Cette forte affluence constitue cependant une source de préoccupation sanitaire particulière dans le contexte actuel de recrudescence des cas de maladie à virus Ebola, souche de Bundibugyo.
Sur place, les rassemblements sont fréquents et les contacts entre personnes restent particulièrement nombreux. Une situation qui, en période d’épidémie, peut compliquer les efforts visant à briser les chaînes de transmission, surtout lorsque les mesures de prévention ne sont pas systématiquement respectées.
Au parking de Kasindi et dans les environs du boulevard Ruwenzori, la recherche de clients par les transporteurs et autres acteurs du secteur donne régulièrement lieu à des scènes de forte proximité entre les personnes. Les voyageurs sont souvent sollicités dans un environnement où les contacts sont permanents, avec parfois peu de respect des mesures barrières recommandées pour limiter les risques de contamination.
Cette situation inquiète d’autant plus que la ville et le territoire de Beni ont déjà payé un lourd tribut lors de précédentes flambées de la maladie à virus Ebola.
Le boulevard Ruwenzori apparaît ainsi comme un espace qui mérite une attention particulière des équipes de riposte et des autorités sanitaires. Sa fréquentation importante, son activité commerciale et son rôle dans la circulation des voyageurs en font un point stratégique pour renforcer la sensibilisation et les mesures de prévention.

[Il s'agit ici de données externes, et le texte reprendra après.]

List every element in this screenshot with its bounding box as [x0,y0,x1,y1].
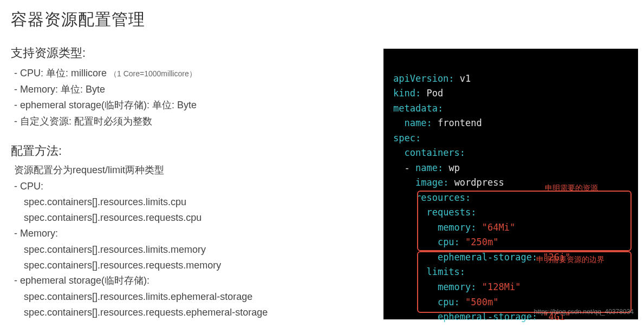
yaml-dash: - [404,162,409,173]
yaml-key: ephemeral-storage: [438,311,537,322]
method-path: spec.containers[].resources.limits.cpu [24,194,368,210]
yaml-key: image: [415,177,448,188]
method-path: spec.containers[].resources.requests.cpu [24,210,368,226]
method-heading: 配置方法: [11,143,368,159]
yaml-val: Pod [426,88,443,99]
requests-box [417,191,632,251]
types-note: （1 Core=1000millicore） [109,69,197,78]
types-item: - CPU: 单位: millicore （1 Core=1000millico… [14,66,368,82]
method-list: - CPU: spec.containers[].resources.limit… [11,179,368,320]
types-text: - CPU: 单位: millicore [14,68,109,78]
method-intro: 资源配置分为request/limit两种类型 [11,163,368,176]
yaml-val: frontend [438,117,482,128]
method-group-label: - CPU: [14,179,368,195]
page-title: 容器资源配置管理 [11,9,368,31]
yaml-key: spec: [393,133,421,143]
method-path: spec.containers[].resources.requests.eph… [24,305,368,320]
yaml-key: kind: [393,88,421,99]
types-item: - Memory: 单位: Byte [14,82,368,98]
yaml-code-panel: apiVersion: v1 kind: Pod metadata: name:… [383,49,638,319]
limits-box [417,251,632,313]
yaml-val: wp [448,162,459,173]
method-group-label: - Memory: [14,226,368,242]
yaml-key: apiVersion: [393,73,454,84]
yaml-key: name: [404,117,432,128]
yaml-key: metadata: [393,103,443,114]
method-group-label: - ephemeral storage(临时存储): [14,273,368,289]
method-path: spec.containers[].resources.limits.ephem… [24,289,368,305]
yaml-key: name: [415,162,443,173]
watermark: https://blog.csdn.net/qq_40378034 [534,307,634,317]
types-item: - ephemeral storage(临时存储): 单位: Byte [14,97,368,114]
yaml-val: v1 [460,73,471,84]
method-path: spec.containers[].resources.requests.mem… [24,258,368,273]
method-path: spec.containers[].resources.limits.memor… [24,242,368,258]
types-item: - 自定义资源: 配置时必须为整数 [14,114,368,130]
yaml-val: wordpress [454,177,504,188]
types-list: - CPU: 单位: millicore （1 Core=1000millico… [11,66,368,130]
types-heading: 支持资源类型: [11,45,368,61]
yaml-key: containers: [404,147,465,158]
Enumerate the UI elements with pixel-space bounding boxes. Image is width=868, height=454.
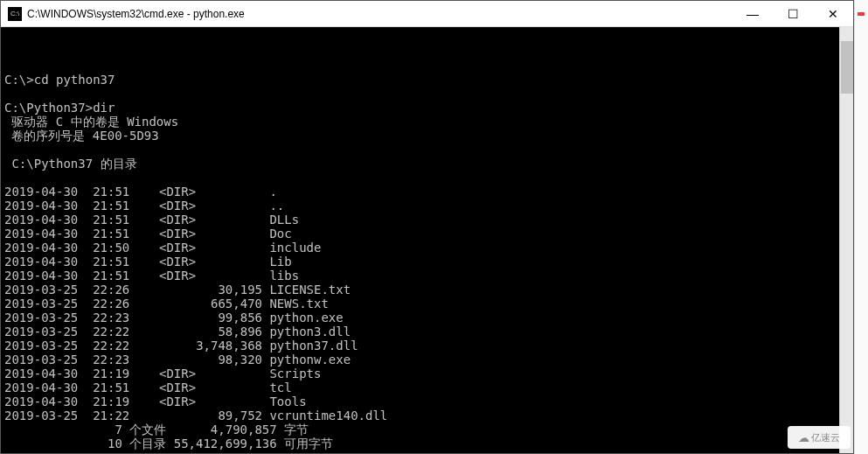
cmd-window: C:\ C:\WINDOWS\system32\cmd.exe - python… [0, 0, 854, 454]
scrollbar-thumb[interactable] [841, 41, 853, 94]
maximize-button[interactable]: ☐ [773, 1, 813, 26]
window-title: C:\WINDOWS\system32\cmd.exe - python.exe [27, 8, 733, 20]
terminal-area[interactable]: C:\>cd python37 C:\Python37>dir 驱动器 C 中的… [1, 27, 853, 453]
close-button[interactable]: ✕ [813, 1, 853, 26]
terminal-output: C:\>cd python37 C:\Python37>dir 驱动器 C 中的… [3, 59, 851, 453]
scrollbar[interactable]: ▴ ▾ [839, 27, 853, 453]
cmd-icon: C:\ [8, 7, 22, 21]
minimize-button[interactable]: — [733, 1, 773, 26]
page-right-edge [854, 0, 868, 454]
watermark-badge: ☁ 亿速云 [788, 426, 851, 449]
watermark-text: 亿速云 [811, 431, 840, 444]
window-controls: — ☐ ✕ [733, 1, 853, 26]
titlebar[interactable]: C:\ C:\WINDOWS\system32\cmd.exe - python… [1, 1, 853, 27]
red-marker [858, 12, 865, 16]
cloud-icon: ☁ [798, 431, 809, 444]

L’enjeu est notamment d'éviter que les activités quotidiennes de transport et de commerce ne deviennent des facteurs favorisant la propagation de la maladie.
Dans ce contexte, la sensibilisation des transporteurs, des rabatteurs, des commerçants, des voyageurs et de l’ensemble des usagers du parking de Kasindi apparaît essentielle.
À Beni, où la mémoire des précédentes victimes d’Ebola reste vive, la vigilance dans les lieux de forte concentration humaine constitue plus que jamais un impératif sanitaire.